The most important issue when trying to find mutations that cause disease via DNA sequencing is to keep the sequencing error rate as low as possible. Although base-calling algorithms for short-read sequencing technologies have been improved, David Galas and Leroy Hood from the Institute for Systems Biology in Seattle were seeking further improvement and decided to test the power of Mendelian genetics for sequence-error correction.

The researchers and their colleagues selected a family of four—including two siblings affected by two recessive disorders, Miller syndrome and ciliary dyskinesia, and their unaffected parents—and used the service of the company Complete Genomics to sequence each genome.

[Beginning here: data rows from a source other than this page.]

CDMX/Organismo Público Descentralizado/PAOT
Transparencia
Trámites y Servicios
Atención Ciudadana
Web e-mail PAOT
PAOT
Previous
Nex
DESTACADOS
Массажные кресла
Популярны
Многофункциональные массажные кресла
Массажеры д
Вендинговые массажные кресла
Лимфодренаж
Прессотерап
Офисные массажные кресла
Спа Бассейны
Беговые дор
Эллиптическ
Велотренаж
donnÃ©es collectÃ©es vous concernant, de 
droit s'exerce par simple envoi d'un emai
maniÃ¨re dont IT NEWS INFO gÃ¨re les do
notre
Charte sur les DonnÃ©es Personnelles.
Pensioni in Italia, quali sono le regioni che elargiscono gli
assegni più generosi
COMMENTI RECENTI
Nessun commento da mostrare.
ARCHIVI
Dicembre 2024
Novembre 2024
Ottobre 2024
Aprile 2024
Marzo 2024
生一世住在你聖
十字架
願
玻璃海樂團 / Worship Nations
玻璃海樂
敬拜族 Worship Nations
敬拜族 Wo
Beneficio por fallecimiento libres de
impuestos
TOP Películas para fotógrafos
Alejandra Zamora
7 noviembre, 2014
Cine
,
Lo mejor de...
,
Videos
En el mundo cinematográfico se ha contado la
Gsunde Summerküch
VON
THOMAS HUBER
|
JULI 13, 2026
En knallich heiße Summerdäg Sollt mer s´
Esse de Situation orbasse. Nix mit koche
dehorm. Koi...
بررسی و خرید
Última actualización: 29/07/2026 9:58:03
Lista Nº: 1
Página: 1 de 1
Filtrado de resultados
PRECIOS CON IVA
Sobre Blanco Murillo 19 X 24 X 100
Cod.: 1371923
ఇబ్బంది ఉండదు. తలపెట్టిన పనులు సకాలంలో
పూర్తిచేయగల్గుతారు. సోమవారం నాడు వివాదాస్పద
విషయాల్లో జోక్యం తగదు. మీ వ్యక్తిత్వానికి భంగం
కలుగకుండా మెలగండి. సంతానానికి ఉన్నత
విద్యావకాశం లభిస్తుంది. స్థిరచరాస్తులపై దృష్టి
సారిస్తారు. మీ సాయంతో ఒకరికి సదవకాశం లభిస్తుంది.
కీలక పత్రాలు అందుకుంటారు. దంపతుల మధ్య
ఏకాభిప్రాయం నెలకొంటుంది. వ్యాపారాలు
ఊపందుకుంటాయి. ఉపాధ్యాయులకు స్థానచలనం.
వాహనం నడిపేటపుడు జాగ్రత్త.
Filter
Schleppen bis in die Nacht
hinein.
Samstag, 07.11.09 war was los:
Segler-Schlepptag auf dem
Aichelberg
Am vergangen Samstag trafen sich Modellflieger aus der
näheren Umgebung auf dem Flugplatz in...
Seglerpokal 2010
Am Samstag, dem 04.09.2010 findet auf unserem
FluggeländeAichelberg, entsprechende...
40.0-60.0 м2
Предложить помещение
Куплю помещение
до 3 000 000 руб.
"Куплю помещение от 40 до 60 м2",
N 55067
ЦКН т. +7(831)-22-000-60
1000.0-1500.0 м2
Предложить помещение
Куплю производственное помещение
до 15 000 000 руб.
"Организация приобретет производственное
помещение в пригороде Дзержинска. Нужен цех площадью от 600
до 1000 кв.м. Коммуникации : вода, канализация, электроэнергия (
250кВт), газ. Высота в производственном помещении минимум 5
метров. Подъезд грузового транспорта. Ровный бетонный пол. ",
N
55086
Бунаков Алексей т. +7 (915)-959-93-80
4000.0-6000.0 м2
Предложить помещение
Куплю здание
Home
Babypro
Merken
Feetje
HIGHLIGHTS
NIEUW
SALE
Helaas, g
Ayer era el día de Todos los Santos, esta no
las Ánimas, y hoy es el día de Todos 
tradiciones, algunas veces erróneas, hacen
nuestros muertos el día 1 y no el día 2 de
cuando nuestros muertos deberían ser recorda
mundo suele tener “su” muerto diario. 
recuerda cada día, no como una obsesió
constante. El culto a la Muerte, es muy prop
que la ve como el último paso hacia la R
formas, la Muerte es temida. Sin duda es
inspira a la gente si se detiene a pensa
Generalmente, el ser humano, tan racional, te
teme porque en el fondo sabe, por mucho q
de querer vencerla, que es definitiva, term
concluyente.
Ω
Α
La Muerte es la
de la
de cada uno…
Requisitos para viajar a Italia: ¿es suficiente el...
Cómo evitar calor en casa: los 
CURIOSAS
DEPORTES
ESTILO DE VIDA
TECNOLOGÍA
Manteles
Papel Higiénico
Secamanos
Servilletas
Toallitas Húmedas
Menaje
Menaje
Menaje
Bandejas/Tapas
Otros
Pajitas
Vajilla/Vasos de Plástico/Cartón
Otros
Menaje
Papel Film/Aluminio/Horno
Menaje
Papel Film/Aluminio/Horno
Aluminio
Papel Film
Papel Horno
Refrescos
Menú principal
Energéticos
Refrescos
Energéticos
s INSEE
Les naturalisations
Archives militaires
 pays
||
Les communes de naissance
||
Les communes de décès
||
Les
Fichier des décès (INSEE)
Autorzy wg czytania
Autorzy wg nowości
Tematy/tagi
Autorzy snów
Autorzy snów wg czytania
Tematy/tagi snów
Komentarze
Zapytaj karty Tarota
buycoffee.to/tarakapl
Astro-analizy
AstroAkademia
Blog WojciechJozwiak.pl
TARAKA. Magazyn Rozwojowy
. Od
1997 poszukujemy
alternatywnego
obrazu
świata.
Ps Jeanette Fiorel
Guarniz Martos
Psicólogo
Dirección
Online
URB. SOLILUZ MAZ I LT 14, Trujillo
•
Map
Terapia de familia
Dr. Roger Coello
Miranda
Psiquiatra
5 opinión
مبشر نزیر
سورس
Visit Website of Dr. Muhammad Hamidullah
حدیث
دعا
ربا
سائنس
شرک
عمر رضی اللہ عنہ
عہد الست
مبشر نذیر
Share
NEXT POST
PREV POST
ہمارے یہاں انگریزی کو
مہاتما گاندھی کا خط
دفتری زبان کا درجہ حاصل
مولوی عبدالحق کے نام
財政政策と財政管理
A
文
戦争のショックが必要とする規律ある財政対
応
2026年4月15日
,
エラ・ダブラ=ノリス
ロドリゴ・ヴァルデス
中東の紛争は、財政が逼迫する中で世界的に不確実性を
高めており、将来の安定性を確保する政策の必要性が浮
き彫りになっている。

“The quality of the data we got was superb,” said Hood, but he added that for this, as for all, short-read technologies, repeat regions are still a challenge. Nevertheless, 92% of the sequences across the four genomes aligned to the human reference genome.

By comparing genomic sequences of parents and offspring, the scientists delineated a very precise recombination map for the childrens' genomes showing exactly which pieces of parental chromosomes had been assembled. This allowed them not only to correct 70% of sequencing errors but also to reduce the search space for the disease-causing variants. In their final analysis mutations in only four candidate genes remained, including the gene that is known to be mutated in ciliary dyskinesia and the variant that causes Miller syndrome.

The causal mutation for Miller syndrome has just been identified in a study in which the researchers sequenced only the exome, the protein-coding part, rather than the full genome. Although this approach is much cheaper, Hood cautions that not all Mendelian traits are present in coding regions, and thus one needs the entire genome sequence to find them.

For Hood, these results suggest that for any simple Mendelian trait, full genome sequencing of one or two families will likely identify the causal variant. His plan now is to see whether sequencing genomes of families with Huntington's disease will bring to light the genes modulating this disorder.

Hood summarizes the lesson from this work: “When genomes are going to be part of our medical record, it will be really imperative to sequence [genomes of] whole families to do error correction.”